__Your task__. For each line below, return an exact copy.

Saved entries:
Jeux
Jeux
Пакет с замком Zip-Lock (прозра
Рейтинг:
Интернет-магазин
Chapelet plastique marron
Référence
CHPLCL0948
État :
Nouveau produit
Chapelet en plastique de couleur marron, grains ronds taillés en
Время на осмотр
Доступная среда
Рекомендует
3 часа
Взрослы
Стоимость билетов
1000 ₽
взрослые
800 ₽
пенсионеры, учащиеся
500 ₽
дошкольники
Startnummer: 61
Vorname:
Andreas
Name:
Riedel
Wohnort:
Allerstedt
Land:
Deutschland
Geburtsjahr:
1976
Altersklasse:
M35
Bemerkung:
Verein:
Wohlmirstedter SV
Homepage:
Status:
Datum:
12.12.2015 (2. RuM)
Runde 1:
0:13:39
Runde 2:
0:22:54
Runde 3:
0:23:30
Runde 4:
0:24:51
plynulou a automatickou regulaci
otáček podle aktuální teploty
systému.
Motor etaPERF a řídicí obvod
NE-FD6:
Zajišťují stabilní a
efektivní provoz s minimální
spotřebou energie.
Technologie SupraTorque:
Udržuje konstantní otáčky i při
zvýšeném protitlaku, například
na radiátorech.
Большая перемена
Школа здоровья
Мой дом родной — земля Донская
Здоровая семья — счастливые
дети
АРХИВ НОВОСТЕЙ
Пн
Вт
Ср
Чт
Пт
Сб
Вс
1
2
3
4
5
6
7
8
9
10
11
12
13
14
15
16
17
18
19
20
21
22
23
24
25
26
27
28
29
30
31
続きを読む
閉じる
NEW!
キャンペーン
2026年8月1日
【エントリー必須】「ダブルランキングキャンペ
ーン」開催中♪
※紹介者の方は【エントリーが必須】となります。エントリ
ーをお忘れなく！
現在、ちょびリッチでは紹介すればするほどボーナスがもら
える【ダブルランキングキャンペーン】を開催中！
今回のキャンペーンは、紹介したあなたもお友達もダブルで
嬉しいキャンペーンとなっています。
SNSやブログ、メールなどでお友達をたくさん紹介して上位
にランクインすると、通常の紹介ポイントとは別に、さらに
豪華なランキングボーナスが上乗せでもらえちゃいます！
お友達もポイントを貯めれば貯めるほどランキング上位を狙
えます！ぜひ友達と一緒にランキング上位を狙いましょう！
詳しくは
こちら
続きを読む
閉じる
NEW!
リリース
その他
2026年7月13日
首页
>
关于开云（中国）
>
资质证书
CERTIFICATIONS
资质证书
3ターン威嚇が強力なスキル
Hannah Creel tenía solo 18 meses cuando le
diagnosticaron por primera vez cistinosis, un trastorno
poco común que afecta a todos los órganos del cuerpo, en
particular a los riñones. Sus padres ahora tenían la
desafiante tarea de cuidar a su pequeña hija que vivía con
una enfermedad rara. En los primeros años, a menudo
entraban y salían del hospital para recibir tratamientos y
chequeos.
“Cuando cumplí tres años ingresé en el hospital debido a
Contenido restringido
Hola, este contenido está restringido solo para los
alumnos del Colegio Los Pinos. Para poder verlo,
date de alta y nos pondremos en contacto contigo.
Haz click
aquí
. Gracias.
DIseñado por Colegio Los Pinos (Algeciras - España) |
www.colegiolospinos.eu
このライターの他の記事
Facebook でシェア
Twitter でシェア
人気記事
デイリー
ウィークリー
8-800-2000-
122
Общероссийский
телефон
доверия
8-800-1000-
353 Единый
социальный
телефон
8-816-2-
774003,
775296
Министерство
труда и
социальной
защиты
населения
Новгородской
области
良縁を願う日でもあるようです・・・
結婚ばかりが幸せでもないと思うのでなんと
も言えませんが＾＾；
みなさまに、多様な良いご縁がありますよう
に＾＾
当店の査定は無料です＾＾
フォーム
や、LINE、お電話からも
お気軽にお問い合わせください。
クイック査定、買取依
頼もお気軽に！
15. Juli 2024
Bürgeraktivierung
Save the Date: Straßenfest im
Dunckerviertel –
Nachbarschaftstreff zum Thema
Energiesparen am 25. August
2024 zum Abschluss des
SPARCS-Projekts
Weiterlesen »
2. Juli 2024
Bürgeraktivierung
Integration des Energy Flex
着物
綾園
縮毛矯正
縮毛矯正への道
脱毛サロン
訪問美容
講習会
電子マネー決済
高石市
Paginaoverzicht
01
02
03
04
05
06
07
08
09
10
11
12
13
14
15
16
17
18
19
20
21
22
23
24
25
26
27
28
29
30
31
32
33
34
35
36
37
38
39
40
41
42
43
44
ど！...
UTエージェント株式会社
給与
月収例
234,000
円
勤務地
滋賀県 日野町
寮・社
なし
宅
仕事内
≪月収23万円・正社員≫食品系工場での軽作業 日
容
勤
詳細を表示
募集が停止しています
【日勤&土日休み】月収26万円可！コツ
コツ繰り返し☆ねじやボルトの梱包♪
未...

__The answer__.
Jeux
Jeux
Пакет с замком Zip-Lock (прозра
Рейтинг:
Интернет-магазин
Chapelet plastique marron
Référence
CHPLCL0948
État :
Nouveau produit
Chapelet en plastique de couleur marron, grains ronds taillés en
Время на осмотр
Доступная среда
Рекомендует
3 часа
Взрослы
Стоимость билетов
1000 ₽
взрослые
800 ₽
пенсионеры, учащиеся
500 ₽
дошкольники
Startnummer: 61
Vorname:
Andreas
Name:
Riedel
Wohnort:
Allerstedt
Land:
Deutschland
Geburtsjahr:
1976
Altersklasse:
M35
Bemerkung:
Verein:
Wohlmirstedter SV
Homepage:
Status:
Datum:
12.12.2015 (2. RuM)
Runde 1:
0:13:39
Runde 2:
0:22:54
Runde 3:
0:23:30
Runde 4:
0:24:51
plynulou a automatickou regulaci
otáček podle aktuální teploty
systému.
Motor etaPERF a řídicí obvod
NE-FD6:
Zajišťují stabilní a
efektivní provoz s minimální
spotřebou energie.
Technologie SupraTorque:
Udržuje konstantní otáčky i při
zvýšeném protitlaku, například
na radiátorech.
Большая перемена
Школа здоровья
Мой дом родной — земля Донская
Здоровая семья — счастливые
дети
АРХИВ НОВОСТЕЙ
Пн
Вт
Ср
Чт
Пт
Сб
Вс
1
2
3
4
5
6
7
8
9
10
11
12
13
14
15
16
17
18
19
20
21
22
23
24
25
26
27
28
29
30
31
続きを読む
閉じる
NEW!
キャンペーン
2026年8月1日
【エントリー必須】「ダブルランキングキャンペ
ーン」開催中♪
※紹介者の方は【エントリーが必須】となります。エントリ
ーをお忘れなく！
現在、ちょびリッチでは紹介すればするほどボーナスがもら
える【ダブルランキングキャンペーン】を開催中！
今回のキャンペーンは、紹介したあなたもお友達もダブルで
嬉しいキャンペーンとなっています。
SNSやブログ、メールなどでお友達をたくさん紹介して上位
にランクインすると、通常の紹介ポイントとは別に、さらに
豪華なランキングボーナスが上乗せでもらえちゃいます！
お友達もポイントを貯めれば貯めるほどランキング上位を狙
えます！ぜひ友達と一緒にランキング上位を狙いましょう！
詳しくは
こちら
続きを読む
閉じる
NEW!
リリース
その他
2026年7月13日
首页
>
关于开云（中国）
>
资质证书
CERTIFICATIONS
资质证书
3ターン威嚇が強力なスキル
Hannah Creel tenía solo 18 meses cuando le
diagnosticaron por primera vez cistinosis, un trastorno
poco común que afecta a todos los órganos del cuerpo, en
particular a los riñones. Sus padres ahora tenían la
desafiante tarea de cuidar a su pequeña hija que vivía con
una enfermedad rara. En los primeros años, a menudo
entraban y salían del hospital para recibir tratamientos y
chequeos.
“Cuando cumplí tres años ingresé en el hospital debido a
Contenido restringido
Hola, este contenido está restringido solo para los
alumnos del Colegio Los Pinos. Para poder verlo,
date de alta y nos pondremos en contacto contigo.
Haz click
aquí
. Gracias.
DIseñado por Colegio Los Pinos (Algeciras - España) |
www.colegiolospinos.eu
このライターの他の記事
Facebook でシェア
Twitter でシェア
人気記事
デイリー
ウィークリー
8-800-2000-
122
Общероссийский
телефон
доверия
8-800-1000-
353 Единый
социальный
телефон
8-816-2-
774003,
775296
Министерство
труда и
социальной
защиты
населения
Новгородской
области
良縁を願う日でもあるようです・・・
結婚ばかりが幸せでもないと思うのでなんと
も言えませんが＾＾；
みなさまに、多様な良いご縁がありますよう
に＾＾
当店の査定は無料です＾＾
フォーム
や、LINE、お電話からも
お気軽にお問い合わせください。
クイック査定、買取依
頼もお気軽に！
15. Juli 2024
Bürgeraktivierung
Save the Date: Straßenfest im
Dunckerviertel –
Nachbarschaftstreff zum Thema
Energiesparen am 25. August
2024 zum Abschluss des
SPARCS-Projekts
Weiterlesen »
2. Juli 2024
Bürgeraktivierung
Integration des Energy Flex
着物
綾園
縮毛矯正
縮毛矯正への道
脱毛サロン
訪問美容
講習会
電子マネー決済
高石市
Paginaoverzicht
01
02
03
04
05
06
07
08
09
10
11
12
13
14
15
16
17
18
19
20
21
22
23
24
25
26
27
28
29
30
31
32
33
34
35
36
37
38
39
40
41
42
43
44
ど！...
UTエージェント株式会社
給与
月収例
234,000
円
勤務地
滋賀県 日野町
寮・社
なし
宅
仕事内
≪月収23万円・正社員≫食品系工場での軽作業 日
容
勤
詳細を表示
募集が停止しています
【日勤&土日休み】月収26万円可！コツ
コツ繰り返し☆ねじやボルトの梱包♪
未...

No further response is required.